(The records begins)

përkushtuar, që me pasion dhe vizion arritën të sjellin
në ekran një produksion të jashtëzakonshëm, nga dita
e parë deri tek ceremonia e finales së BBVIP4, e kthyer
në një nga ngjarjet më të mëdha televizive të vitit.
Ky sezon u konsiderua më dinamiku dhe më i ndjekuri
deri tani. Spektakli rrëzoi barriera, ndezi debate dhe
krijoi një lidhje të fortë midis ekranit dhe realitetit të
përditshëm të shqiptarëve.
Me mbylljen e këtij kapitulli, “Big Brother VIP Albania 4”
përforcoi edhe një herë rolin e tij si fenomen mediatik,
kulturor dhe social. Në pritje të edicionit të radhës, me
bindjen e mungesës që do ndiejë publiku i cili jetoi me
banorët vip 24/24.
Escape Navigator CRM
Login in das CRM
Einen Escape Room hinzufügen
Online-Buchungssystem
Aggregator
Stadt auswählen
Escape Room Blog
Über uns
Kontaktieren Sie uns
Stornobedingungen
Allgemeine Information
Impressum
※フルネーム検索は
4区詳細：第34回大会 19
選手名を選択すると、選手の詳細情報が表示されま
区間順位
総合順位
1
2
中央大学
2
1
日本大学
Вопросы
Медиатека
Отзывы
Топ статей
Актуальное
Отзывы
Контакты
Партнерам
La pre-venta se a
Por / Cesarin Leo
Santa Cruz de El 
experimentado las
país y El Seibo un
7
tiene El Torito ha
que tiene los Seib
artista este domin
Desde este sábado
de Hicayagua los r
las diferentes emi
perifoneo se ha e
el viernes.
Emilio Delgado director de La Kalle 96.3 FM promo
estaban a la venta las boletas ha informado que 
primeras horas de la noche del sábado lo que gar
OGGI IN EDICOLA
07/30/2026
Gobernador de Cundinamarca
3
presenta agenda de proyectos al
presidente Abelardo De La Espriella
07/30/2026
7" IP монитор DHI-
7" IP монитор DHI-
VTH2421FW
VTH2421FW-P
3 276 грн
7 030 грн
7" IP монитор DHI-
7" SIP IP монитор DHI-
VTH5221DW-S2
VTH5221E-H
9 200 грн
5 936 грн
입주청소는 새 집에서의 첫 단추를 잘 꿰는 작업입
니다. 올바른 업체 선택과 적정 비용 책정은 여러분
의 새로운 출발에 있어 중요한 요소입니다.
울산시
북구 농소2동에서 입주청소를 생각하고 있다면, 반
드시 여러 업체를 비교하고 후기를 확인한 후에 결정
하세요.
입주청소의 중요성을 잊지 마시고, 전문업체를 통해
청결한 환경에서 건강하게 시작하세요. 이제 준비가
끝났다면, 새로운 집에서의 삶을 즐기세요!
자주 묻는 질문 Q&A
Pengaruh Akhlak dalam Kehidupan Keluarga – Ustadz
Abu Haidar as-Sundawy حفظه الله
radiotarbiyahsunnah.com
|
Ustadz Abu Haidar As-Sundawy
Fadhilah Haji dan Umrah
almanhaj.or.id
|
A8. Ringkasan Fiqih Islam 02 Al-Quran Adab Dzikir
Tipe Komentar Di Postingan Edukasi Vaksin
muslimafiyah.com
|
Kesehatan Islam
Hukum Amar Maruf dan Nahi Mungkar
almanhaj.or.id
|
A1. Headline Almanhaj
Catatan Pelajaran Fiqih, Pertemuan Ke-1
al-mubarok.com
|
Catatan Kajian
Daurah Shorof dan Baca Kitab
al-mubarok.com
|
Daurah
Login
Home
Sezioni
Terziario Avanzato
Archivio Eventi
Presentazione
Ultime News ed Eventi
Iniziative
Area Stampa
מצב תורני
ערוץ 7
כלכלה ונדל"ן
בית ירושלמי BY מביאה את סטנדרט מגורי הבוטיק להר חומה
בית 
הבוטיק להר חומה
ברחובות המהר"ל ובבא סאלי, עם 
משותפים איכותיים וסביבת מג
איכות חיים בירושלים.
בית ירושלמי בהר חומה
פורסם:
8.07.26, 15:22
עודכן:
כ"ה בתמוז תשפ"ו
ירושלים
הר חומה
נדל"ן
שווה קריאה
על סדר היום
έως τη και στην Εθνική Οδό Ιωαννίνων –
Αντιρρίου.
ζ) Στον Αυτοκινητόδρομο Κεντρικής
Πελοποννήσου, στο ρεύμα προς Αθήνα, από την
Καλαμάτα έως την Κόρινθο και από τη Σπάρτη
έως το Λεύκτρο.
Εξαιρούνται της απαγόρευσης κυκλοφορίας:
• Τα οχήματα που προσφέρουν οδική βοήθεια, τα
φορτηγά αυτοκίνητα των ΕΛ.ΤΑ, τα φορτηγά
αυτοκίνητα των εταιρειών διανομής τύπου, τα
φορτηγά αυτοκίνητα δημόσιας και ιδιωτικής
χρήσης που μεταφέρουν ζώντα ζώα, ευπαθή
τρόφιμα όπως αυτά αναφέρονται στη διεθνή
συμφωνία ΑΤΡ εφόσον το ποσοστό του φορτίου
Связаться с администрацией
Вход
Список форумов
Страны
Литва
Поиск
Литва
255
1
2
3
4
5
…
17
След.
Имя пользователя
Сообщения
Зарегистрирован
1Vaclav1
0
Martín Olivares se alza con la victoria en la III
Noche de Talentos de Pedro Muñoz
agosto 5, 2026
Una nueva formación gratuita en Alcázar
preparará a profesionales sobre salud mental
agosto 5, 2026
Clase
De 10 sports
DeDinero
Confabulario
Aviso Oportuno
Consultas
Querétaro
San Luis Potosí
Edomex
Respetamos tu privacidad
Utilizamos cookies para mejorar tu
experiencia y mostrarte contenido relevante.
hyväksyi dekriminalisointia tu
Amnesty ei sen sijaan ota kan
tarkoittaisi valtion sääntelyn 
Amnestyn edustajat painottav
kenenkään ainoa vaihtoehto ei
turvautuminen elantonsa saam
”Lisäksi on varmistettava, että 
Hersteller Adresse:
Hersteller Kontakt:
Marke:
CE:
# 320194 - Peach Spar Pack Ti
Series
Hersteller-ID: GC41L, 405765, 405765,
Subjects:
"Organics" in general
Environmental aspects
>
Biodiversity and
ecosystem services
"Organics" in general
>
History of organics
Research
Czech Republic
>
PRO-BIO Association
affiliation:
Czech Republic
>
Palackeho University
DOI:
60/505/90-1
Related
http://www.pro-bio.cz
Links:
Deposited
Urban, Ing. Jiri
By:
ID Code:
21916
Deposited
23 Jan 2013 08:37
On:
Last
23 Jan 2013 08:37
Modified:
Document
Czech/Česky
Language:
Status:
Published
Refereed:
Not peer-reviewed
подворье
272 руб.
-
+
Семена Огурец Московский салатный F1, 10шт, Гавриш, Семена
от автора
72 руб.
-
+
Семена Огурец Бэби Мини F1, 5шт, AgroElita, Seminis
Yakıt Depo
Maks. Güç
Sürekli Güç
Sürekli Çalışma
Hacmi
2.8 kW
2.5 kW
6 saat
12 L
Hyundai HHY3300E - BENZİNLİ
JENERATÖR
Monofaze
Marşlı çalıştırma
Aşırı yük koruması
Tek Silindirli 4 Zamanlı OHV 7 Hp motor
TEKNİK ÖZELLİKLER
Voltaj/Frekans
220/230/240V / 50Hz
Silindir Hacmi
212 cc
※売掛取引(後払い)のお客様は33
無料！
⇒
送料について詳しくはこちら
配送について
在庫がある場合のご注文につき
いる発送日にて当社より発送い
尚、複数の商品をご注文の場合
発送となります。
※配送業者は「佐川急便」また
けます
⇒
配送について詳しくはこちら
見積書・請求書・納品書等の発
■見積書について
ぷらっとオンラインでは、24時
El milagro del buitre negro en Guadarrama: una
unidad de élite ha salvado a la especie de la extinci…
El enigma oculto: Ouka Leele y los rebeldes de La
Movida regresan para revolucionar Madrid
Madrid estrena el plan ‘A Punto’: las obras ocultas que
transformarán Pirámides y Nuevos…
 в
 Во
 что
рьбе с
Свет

(The records ends)

### [Try it]
From the line holding "kenenkään ainoa vaihtoehto ei" to the line holding "http://www.pro-bio.cz", inclusive, restate each line above exactly as written.

### [Your solution]
kenenkään ainoa vaihtoehto ei
turvautuminen elantonsa saam
”Lisäksi on varmistettava, että 
Hersteller Adresse:
Hersteller Kontakt:
Marke:
CE:
# 320194 - Peach Spar Pack Ti
Series
Hersteller-ID: GC41L, 405765, 405765,
Subjects:
"Organics" in general
Environmental aspects
>
Biodiversity and
ecosystem services
"Organics" in general
>
History of organics
Research
Czech Republic
>
PRO-BIO Association
affiliation:
Czech Republic
>
Palackeho University
DOI:
60/505/90-1
Related
http://www.pro-bio.cz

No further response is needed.